# Data to process
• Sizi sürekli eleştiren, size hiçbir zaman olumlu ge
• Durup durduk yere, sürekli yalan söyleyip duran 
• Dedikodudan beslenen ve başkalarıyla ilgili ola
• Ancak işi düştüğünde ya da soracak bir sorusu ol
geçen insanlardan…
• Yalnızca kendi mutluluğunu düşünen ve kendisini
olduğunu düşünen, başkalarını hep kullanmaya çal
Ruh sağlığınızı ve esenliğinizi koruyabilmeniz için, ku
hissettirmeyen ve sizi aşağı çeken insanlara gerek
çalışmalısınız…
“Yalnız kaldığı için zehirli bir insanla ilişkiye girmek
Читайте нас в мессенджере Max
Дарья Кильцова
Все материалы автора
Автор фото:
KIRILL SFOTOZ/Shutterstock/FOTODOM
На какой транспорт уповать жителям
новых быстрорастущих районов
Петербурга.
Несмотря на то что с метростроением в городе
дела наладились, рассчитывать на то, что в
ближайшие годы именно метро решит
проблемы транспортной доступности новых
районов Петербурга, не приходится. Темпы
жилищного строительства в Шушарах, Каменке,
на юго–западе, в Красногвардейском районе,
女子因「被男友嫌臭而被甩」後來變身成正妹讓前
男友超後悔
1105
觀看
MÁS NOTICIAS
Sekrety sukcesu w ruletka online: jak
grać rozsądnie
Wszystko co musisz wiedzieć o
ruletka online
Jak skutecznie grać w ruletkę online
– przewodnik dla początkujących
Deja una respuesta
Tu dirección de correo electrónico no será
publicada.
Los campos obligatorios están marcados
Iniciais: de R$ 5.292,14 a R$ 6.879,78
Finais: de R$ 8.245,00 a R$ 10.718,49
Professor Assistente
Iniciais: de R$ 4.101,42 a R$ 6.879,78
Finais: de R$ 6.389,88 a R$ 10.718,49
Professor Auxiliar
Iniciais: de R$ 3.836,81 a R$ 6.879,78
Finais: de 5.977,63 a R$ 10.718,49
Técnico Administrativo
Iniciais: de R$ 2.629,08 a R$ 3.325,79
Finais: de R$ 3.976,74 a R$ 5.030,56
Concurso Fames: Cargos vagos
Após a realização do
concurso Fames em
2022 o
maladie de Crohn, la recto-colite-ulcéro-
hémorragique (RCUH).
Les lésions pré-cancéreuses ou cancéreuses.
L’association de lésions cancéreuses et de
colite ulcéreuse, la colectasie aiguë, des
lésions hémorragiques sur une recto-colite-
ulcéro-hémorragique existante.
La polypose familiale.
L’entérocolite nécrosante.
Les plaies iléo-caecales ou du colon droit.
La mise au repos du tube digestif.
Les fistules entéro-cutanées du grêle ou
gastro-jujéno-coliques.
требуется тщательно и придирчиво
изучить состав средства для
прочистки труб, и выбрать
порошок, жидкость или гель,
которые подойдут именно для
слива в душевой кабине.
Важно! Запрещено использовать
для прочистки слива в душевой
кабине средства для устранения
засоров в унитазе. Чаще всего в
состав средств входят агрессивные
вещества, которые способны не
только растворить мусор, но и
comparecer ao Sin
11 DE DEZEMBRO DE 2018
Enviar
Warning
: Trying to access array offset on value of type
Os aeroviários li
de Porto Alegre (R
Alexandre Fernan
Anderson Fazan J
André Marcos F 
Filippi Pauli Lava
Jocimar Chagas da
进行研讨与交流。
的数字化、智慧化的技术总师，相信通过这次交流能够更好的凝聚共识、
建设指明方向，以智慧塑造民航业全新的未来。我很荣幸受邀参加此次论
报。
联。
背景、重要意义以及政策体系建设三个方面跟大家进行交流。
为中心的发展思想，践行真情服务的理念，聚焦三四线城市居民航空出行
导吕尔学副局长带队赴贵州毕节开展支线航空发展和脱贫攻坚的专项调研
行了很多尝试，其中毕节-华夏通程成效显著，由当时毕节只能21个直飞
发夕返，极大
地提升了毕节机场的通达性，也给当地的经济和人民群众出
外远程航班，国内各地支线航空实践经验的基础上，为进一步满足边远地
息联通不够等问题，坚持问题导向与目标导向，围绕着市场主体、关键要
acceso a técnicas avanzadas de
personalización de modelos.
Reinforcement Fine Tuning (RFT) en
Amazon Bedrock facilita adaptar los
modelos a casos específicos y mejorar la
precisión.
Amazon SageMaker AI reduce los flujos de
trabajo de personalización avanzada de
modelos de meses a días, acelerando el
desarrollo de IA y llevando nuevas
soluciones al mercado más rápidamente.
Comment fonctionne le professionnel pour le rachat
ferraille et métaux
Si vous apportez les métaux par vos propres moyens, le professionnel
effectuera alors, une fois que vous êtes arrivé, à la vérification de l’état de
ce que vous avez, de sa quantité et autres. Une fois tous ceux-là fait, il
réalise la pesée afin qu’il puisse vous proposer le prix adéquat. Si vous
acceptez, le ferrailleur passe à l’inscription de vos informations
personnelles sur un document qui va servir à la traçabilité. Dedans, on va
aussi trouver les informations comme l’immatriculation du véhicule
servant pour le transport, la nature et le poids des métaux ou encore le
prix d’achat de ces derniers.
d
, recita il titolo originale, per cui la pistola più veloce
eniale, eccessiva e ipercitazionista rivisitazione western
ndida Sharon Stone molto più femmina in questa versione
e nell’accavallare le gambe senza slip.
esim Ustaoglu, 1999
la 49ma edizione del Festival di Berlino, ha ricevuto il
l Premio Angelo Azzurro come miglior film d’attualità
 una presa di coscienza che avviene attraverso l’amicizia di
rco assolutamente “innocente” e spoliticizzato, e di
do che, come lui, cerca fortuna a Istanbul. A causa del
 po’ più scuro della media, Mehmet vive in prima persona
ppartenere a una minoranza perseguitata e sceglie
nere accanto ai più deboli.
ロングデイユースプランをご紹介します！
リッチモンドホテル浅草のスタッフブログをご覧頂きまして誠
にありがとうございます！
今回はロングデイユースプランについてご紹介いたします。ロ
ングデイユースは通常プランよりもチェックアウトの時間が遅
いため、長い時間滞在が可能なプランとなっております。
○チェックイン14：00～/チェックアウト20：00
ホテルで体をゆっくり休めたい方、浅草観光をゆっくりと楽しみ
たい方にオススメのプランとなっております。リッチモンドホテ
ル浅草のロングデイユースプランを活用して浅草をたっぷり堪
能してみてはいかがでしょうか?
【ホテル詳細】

# What is expected
Write out, unaltered, the lines from the opening of the listing through the line that includes "düşünen ve kendisini".

# Exercise answer
• Sizi sürekli eleştiren, size hiçbir zaman olumlu ge
• Durup durduk yere, sürekli yalan söyleyip duran 
• Dedikodudan beslenen ve başkalarıyla ilgili ola
• Ancak işi düştüğünde ya da soracak bir sorusu ol
geçen insanlardan…
• Yalnızca kendi mutluluğunu düşünen ve kendisini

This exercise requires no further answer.